/xup_vitis_network_example

VNx: Vitis Network Examples

Primary LanguageJupyter NotebookOtherNOASSERTION

XUP Vitis Network Example (VNx)

This repository contains IP that you can use to add 100 Gbit/s networking to your Vitis designs. UDP is used as the transport protocol, and allows you to connect your Alveo card to other network equipment or Alveo cards.

Design examples are provided that show you how to integrate this IP into your Vitis design. One example shows you how to benchmark the network connection and the another shows you how to move data from the host to the network and vice versa.

The provided IP can be used with any Alveo shell that exposes the QSFP28 Gigabit Transceiver (GT) pins to the dynamic region, see supported platforms below. To find out more check out Designing a Transceiver-based Application with Vitis.

This repository provides:

  • Source code for the common network infrastructure with UDP support
  • Scripts to compile and link the kernels
  • Out-of-the-box applications that uses UDP as transport protocol (basic and benchmark)
  • pynq host code and helper functions
  • DASK integration for multiple FPGAs configuration and task scheduling

Clone this repository

Get everything you need by cloning the repository, recursively.

git clone https://github.com/Xilinx/xup_vitis_network_example.git --recursive

Common Infrastructure

This section provides a brief overview of the common infrastructure needed for the examples to work. The examples rely on the same underlying infrastructure, which is cmac and network_layer kernels.

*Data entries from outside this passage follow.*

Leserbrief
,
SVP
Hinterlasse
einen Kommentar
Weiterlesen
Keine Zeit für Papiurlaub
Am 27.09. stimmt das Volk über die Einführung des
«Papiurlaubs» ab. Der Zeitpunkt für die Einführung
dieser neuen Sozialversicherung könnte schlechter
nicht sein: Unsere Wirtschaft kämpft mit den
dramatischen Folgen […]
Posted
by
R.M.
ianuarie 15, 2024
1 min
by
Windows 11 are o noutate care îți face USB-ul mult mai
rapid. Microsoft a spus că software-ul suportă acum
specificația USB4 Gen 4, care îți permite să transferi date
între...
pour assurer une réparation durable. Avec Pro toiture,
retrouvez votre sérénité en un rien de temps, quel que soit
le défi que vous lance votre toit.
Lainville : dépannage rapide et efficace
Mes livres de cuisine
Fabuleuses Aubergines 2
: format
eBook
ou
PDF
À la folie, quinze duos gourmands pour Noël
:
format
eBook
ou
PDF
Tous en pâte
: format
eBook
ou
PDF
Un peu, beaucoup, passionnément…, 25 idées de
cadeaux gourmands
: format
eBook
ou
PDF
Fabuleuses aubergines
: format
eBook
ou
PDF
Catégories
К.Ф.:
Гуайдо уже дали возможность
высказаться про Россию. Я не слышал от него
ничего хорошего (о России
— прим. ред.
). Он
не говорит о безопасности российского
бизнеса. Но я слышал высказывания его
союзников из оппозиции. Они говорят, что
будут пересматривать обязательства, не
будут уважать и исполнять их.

NOTE: the reference clock frequency can change depending on the Alveo card.

CMAC kernel

The cmac_kernel contains an UltraScale+ Integrated 100G Ethernet Subsystem. This kernel is configured according to the INTERFACE, DEVICE, and PADDING_MODE arguments passed to make. It exposes two 512-bit AXI4-Stream interfaces (S_AXIS and M_AXIS) to the user logic, which run at the same frequency as the kernel, internally it has CDC (clock domain crossing) logic to convert from kernel clock to the 100G Ethernet Subsystem clock. It also provides and AXI4-Lite interface to check cmac statistics.

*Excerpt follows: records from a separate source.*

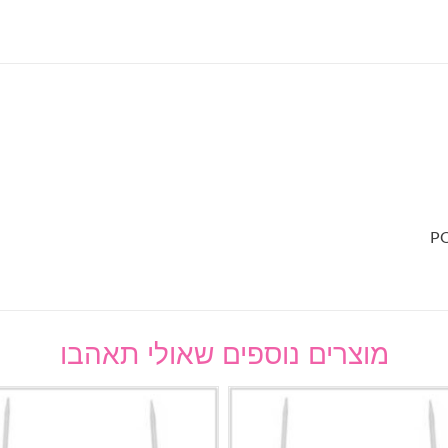
מוצרים נוספים שאולי תאהבו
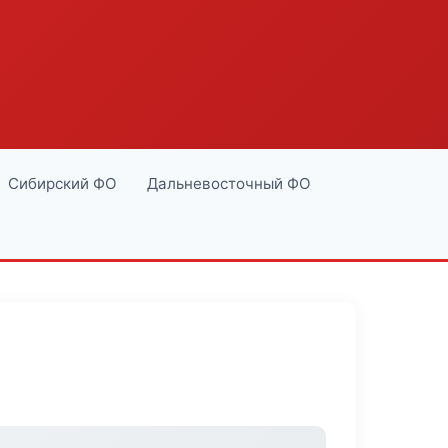
Сибирский ФО
Дальневосточный ФО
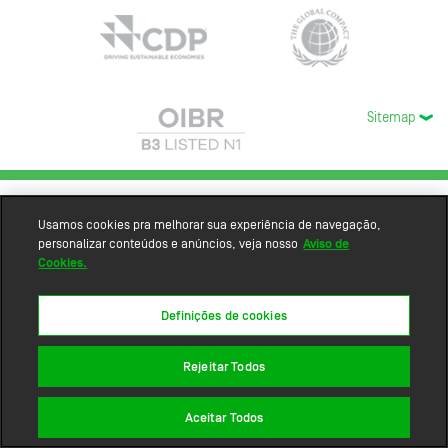
Sitemap
Usamos cookies pra melhorar sua experiência de navegação,
personalizar conteúdos e anúncios, veja nosso
Aviso de
Cookies.
Definições de cookies
Rejeitar Todos
Aceitar Todos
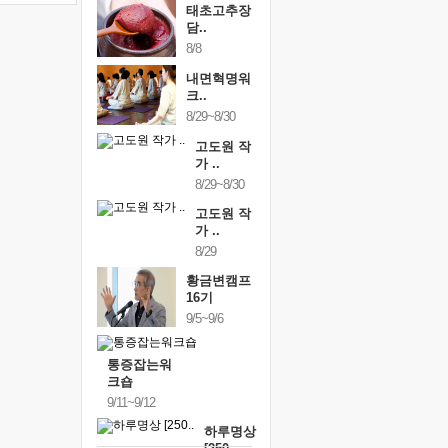
태초고추장
담..
8/8
내면혁명워
크..
8/29~8/30
고도원 작
가 ..
8/29~8/30
고도원 작
가 ..
8/29
황금변캠프
16기
9/5~9/6
통증잡는워
크숍
9/11~9/12
하루명상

For more information check out Ethernet/README.md.

Network Layer kernel

The network layer kernel is a collection of HLS modules to provide basic network functionality. It exposes two 512-bit (with 16-bit TDEST) AXI4-Stream to the application, S_AXIS_sk2nl and M_AXIS_nl2sk.

The ARP table is readable from the host side, and the UDP table is configurable from the host as well. Helper functions to read and configure the tables are available in the class NetworkLayer Notebooks/vnx_utils.py.

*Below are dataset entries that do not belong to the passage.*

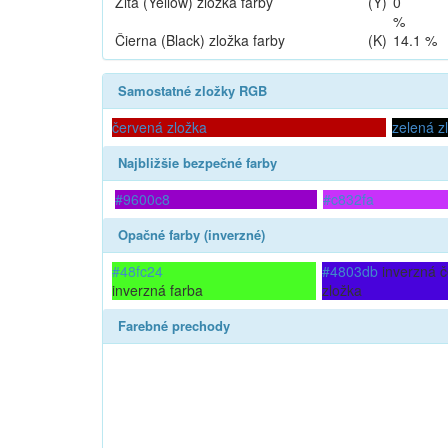
Žltá (Yellow)
zložka farby
(Y)
0
%
Čierna (Black)
zložka farby
(K)
14.1 %
Samostatné zložky RGB
červená zložka
zelená z
Najbližšie bezpečné farby
#9600c8
#c832fa
Opačné farby (inverzné)
#48fc24
#4803db
inverzná 
inverzná farba
zložka
Farebné prechody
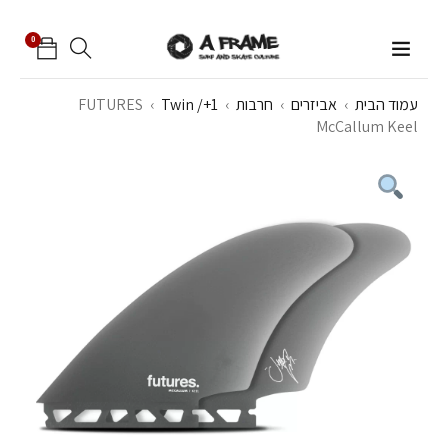
0
עמוד הבית
›
אביזרים
›
חרבות
›
Twin /+1
›
FUTURES
McCallum Keel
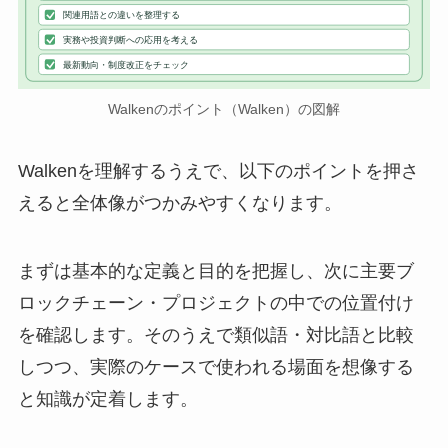
関連用語との違いを整理する
実務や投資判断への応用を考える
最新動向・制度改正をチェック
Walkenのポイント（Walken）の図解
Walkenを理解するうえで、以下のポイントを押さ
えると全体像がつかみやすくなります。
まずは基本的な定義と目的を把握し、次に主要ブ
ロックチェーン・プロジェクトの中での位置付け
を確認します。そのうえで類似語・対比語と比較
しつつ、実際のケースで使われる場面を想像する
と知識が定着します。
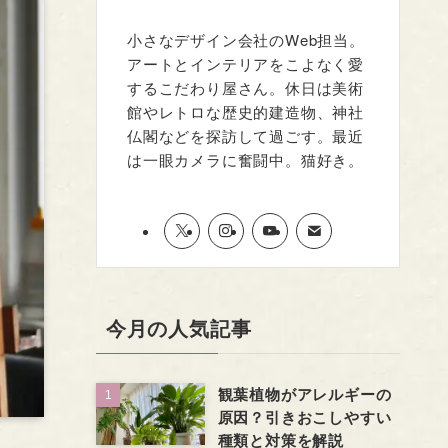
小さなデザイン会社のWeb担当。
アートとインテリアをこよなく愛
するこだわり屋さん。休日は美術
館やレトロな歴史的建造物、神社
仏閣などを探訪して過ごす。最近
は一眼カメラに奮闘中。猫好き。
今月の人気記事
観葉植物がアレルギーの
原因？引きおこしやすい
種類と対策を解説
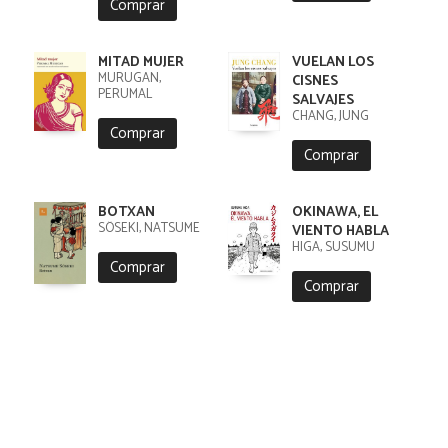
Comprar
MITAD MUJER
VUELAN LOS
MURUGAN,
CISNES
PERUMAL
SALVAJES
CHANG, JUNG
Comprar
Comprar
BOTXAN
OKINAWA, EL
SÔSEKI, NATSUME
VIENTO HABLA
HIGA, SUSUMU
Comprar
Comprar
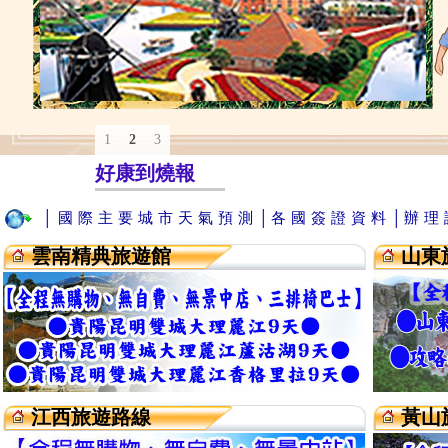
1
2
3
好康到燒報
│國際主要城市天氣預測│
各國簽證資料│
辦理
雲南精典旅遊館
山東
江西旅遊路線
黃山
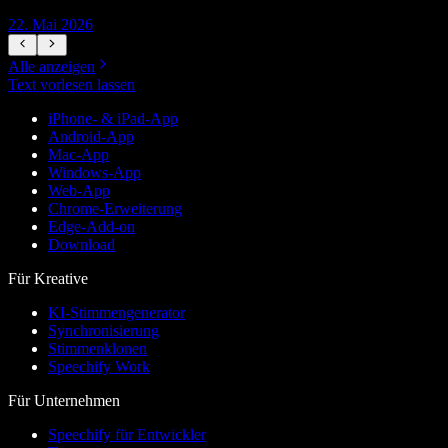
22. Mai 2026
1
Alle anzeigen
Text vorlesen lassen
iPhone- & iPad-App
Android-App
Mac-App
Windows-App
Web-App
Chrome-Erweiterung
Edge-Add-on
Download
Für Kreative
KI-Stimmengenerator
Synchronisierung
Stimmenklonen
Speechify Work
Für Unternehmen
Speechify für Entwickler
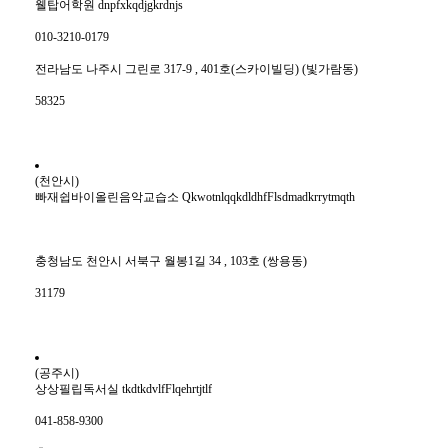
웰탑어학원 dnpfxkqdjgkrdnjs
010-3210-0179
전라남도 나주시 그린로 317-9 , 401호(스카이빌딩) (빛가람동)
58325
(천안시)
빠재쉽바이올린음악교습소 QkwotnlqqkdldhfFlsdmadkrrytmqth
충청남도 천안시 서북구 월봉1길 34 , 103호 (쌍용동)
31179
(공주시)
상상필립독서실 tkdtkdvlfFlqehrtjtlf
041-858-9300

The application communicates with the UDP module using S_AXIS_sk2nl and M_AXIS_nl2sk AXI4-Stream interfaces with the following structure:

struct my_axis_udp {
  ap_uint<512>    data;
  ap_uint< 64>    keep;
  ap_uint< 16>    dest;
  ap_uint<  1>    last;
}

In the Rx path, the network layer provides additional metadata in the user signal. To find out more about this kernel check out NetLayers/README.md

Examples

Basic

The following figure depicts the different kernels and their interconnection in the Vitis project for the basic example.

NOTE: the reference clock frequency can change depending on the Alveo card.

cmac and network layer kernels are explained in the section above. In this example the application is split into two kernels, memory mapped to stream (mm2s) and stream to memory mapped (s2mm).

  • mm2s: pulls data from global memory and converts it to a 512-bit stream. It chunks the data into 1408-Byte packets, meaning that last is asserted. It also asserts last when there is no more data to send. The dest is set according to the argument with the same name.

  • s2mm: gets payload from the UDP module and push the payload to global memory. dest and last are ignored in this module.

The current limitation of this application is that the size of the data must be multiple of 64-Byte to work properly.

Check out vnx-basic notebook to see how to run this example using pynq.

Benchmark

The following figure depicts the benchmark example design, which contains four benchmark kernels. Each benchmark kernel has two modules, traffic generator and collector.

NOTE: the reference clock frequency can change depending on the Alveo card.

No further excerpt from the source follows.